We apply a new method for learning equations from data -- Exhaustive Symbolic Regression (ESR) -- to late-type galaxy dynamics as encapsulated in the radial acceleration relation (RAR). Relating the centripetal acceleration due to baryons, $g_\text{bar}$, to the total dynamical acceleration, $g_\text{obs}$, the RAR has been claimed to manifest a new law of nature due to its regularity and tightness, in agreement with Modified Newtonian Dynamics (MOND). Fits to this relation have been restricted by prior expectations to particular functional forms, while ESR affords an exhaustive and nearly prior-free search through functional parameter space to identify the equations optimally trading accuracy with simplicity. Working with the SPARC data, we find the best functions typically satisfy $g_\text{obs} \propto g_\text{bar}$ at high $g_\text{bar}$, although the coefficient of proportionality is not clearly unity and the deep-MOND limit $g_\text{obs} \propto \sqrt{g_\text{bar}}$ as $g_\text{bar} \to 0$ is little evident at all. By generating mock data according to MOND with or without the external field effect, we find that symbolic regression would not be expected to identify the generating function or reconstruct successfully the asymptotic slopes. We conclude that the limited dynamical range and significant uncertainties of the SPARC RAR preclude a definitive statement of its functional form, and hence that this data alone can neither demonstrate nor rule out law-like gravitational behaviour.

Figures (4)

• Figure 1: The Simple, Standard and RAR IFs, a double power law, and Simple IF with a global external field strength in AQUAL, overlaid on the SPARC data (blue points). The parameters are set to their maximum-likelihood values shown in Table \ref{['tab:real_results']}. The dashed black line shows the one-to-one relation (Newtonian limit) and the cross in the lower right shows the average uncertainty size.

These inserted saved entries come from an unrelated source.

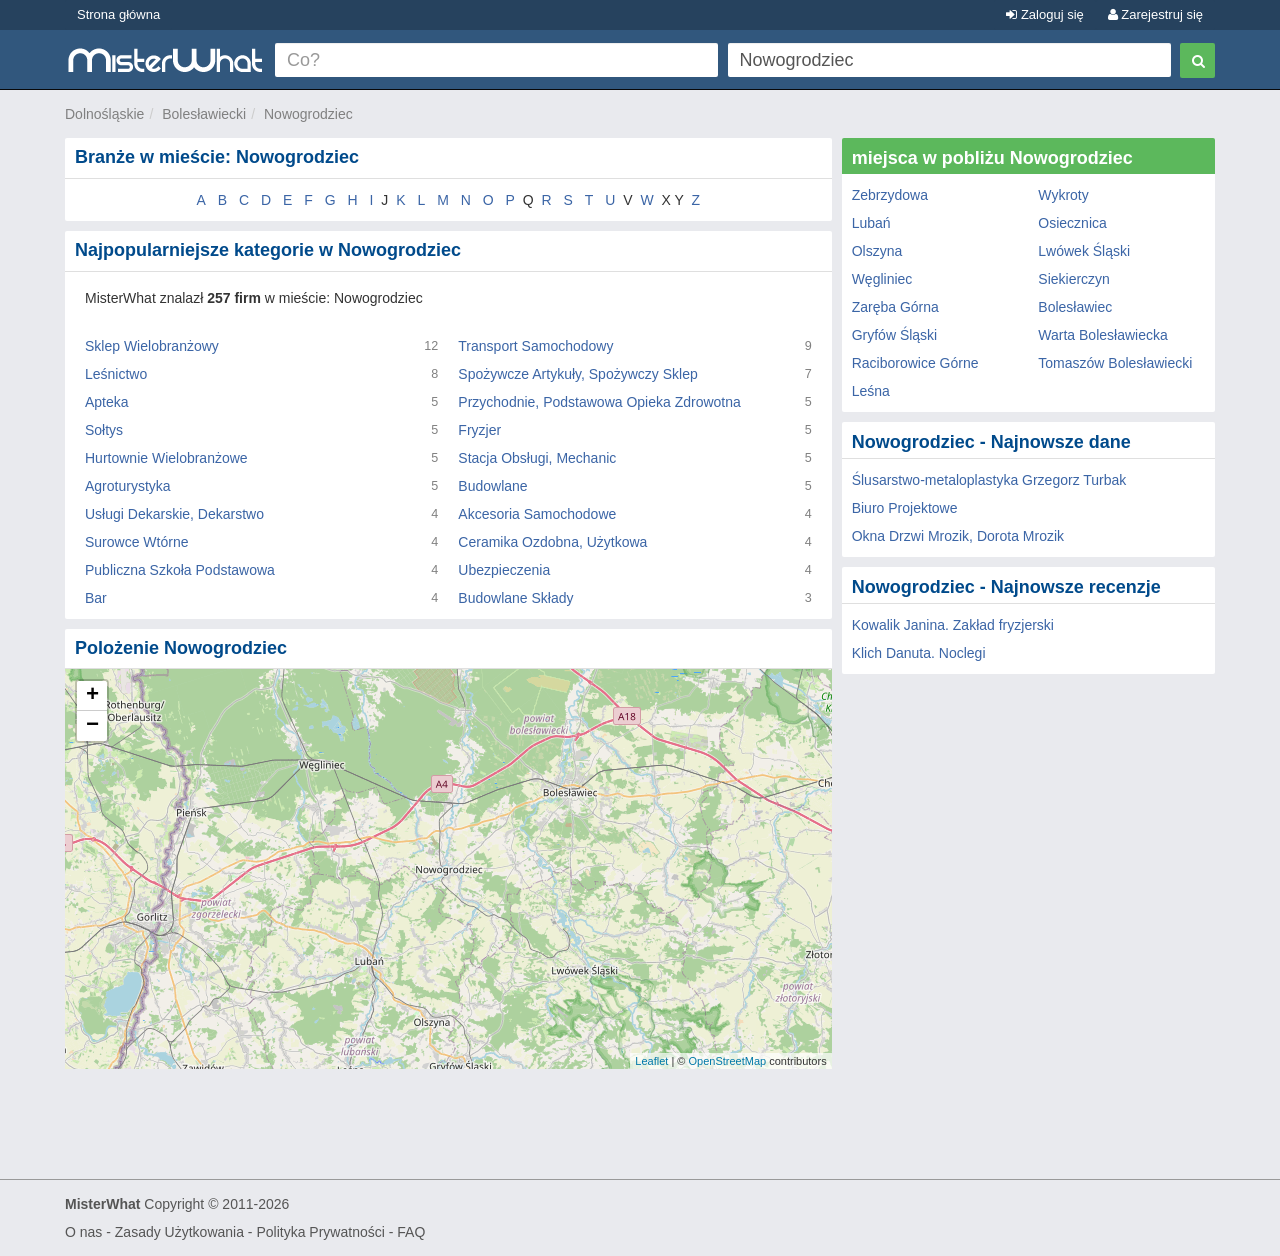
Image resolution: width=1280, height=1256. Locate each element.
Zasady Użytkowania (179, 1232)
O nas (83, 1232)
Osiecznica (1072, 223)
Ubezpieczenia (504, 570)
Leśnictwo (116, 374)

• Figure 2: The top 20 functions found by ESR overlaid on the SPARC data (blue points), colour-coded by their relative probability in the full function list. The top panel fits the SPARC data, the middle panel mock data generated by the RAR IF, and the bottom panel mock data generated by the Simple IF with universal external field strength $g_\text{ex}=1.2\times10^{-12}$ m s$^{-2}$. The mock datasets are $10$ times larger than SPARC, although this is factored out in the description length calculation.

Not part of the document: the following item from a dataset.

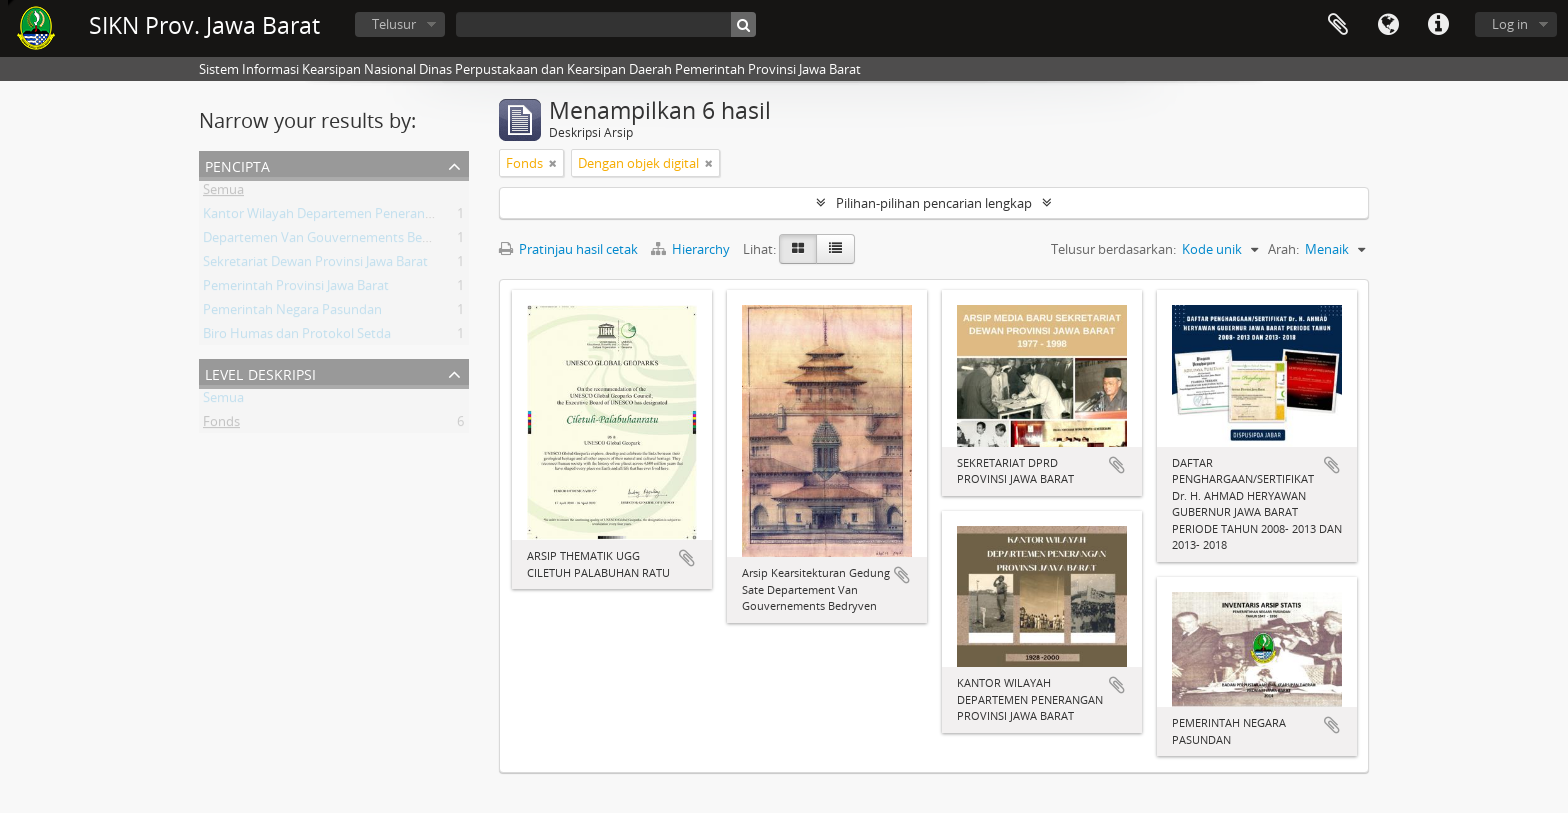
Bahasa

• Figure 3: The logarithmic slopes $s \equiv \frac{d\log(g_\text{obs})}{d\log(g_\text{bar})}$ of the top 10 ESR functions on each dataset, for comparison with the low- and high-$g_\text{bar}$ MONDian expectations 1/2 and 1 respectively (blue and red vertical dashed lines). The blue and red points are the limiting slopes $s_- \equiv \lim_{g_\text{bar}\to0^+} s$ and $s_+ \equiv \lim_{g_\text{bar}\to\infty} s$, while cyan and magenta indicate the slopes at the minimum and maximum $g_\text{bar}$ of the SPARC data (0.0083 and 65.4). In case a slope depends on a parameter value we show the 95% confidence interval as a bar (often very thin), obtained from an MCMC fit. Arrowheads indicate points or bars beyond the range of the plot.
• Figure 4: The Pareto fronts identified by ESR for the SPARC, RAR IF mock and Simple IF + EFE mock datasets, for both $\log(\mathcal{L})$ (blue) and total description length $L(D)$ (red). The quantities plotted have the minimum values subtracted so that the best results appear at 0. Also shown are the results of the RAR, Simple and Standard IFs, Simple IF + EFE and double power law fits. ESR significantly outperforms these "by eye" guesses, even for mock data generated from them. Short diagonal lines on the $x$-axis indicate breaks. In the left and right panels both red and blue points for the Standard IF at complexity 14 lie above the top of the plot.